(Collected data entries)

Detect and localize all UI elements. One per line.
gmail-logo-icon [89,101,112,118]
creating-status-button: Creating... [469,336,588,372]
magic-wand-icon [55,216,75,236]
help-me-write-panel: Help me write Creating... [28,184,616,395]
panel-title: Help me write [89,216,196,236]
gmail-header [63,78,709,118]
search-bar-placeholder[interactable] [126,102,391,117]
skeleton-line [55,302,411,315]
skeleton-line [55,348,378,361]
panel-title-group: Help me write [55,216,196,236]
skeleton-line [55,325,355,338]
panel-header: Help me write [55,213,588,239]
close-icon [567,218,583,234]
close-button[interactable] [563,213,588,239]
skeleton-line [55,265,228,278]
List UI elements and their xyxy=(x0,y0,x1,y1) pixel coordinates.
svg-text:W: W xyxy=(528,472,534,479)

- **Exercise objective**
Reproduce only those lines of the entries above that run from the line with "List UI elements" to the final line.

- **Completed task**
List UI elements and their xyxy=(x0,y0,x1,y1) pixel coordinates.
svg-text:W: W xyxy=(528,472,534,479)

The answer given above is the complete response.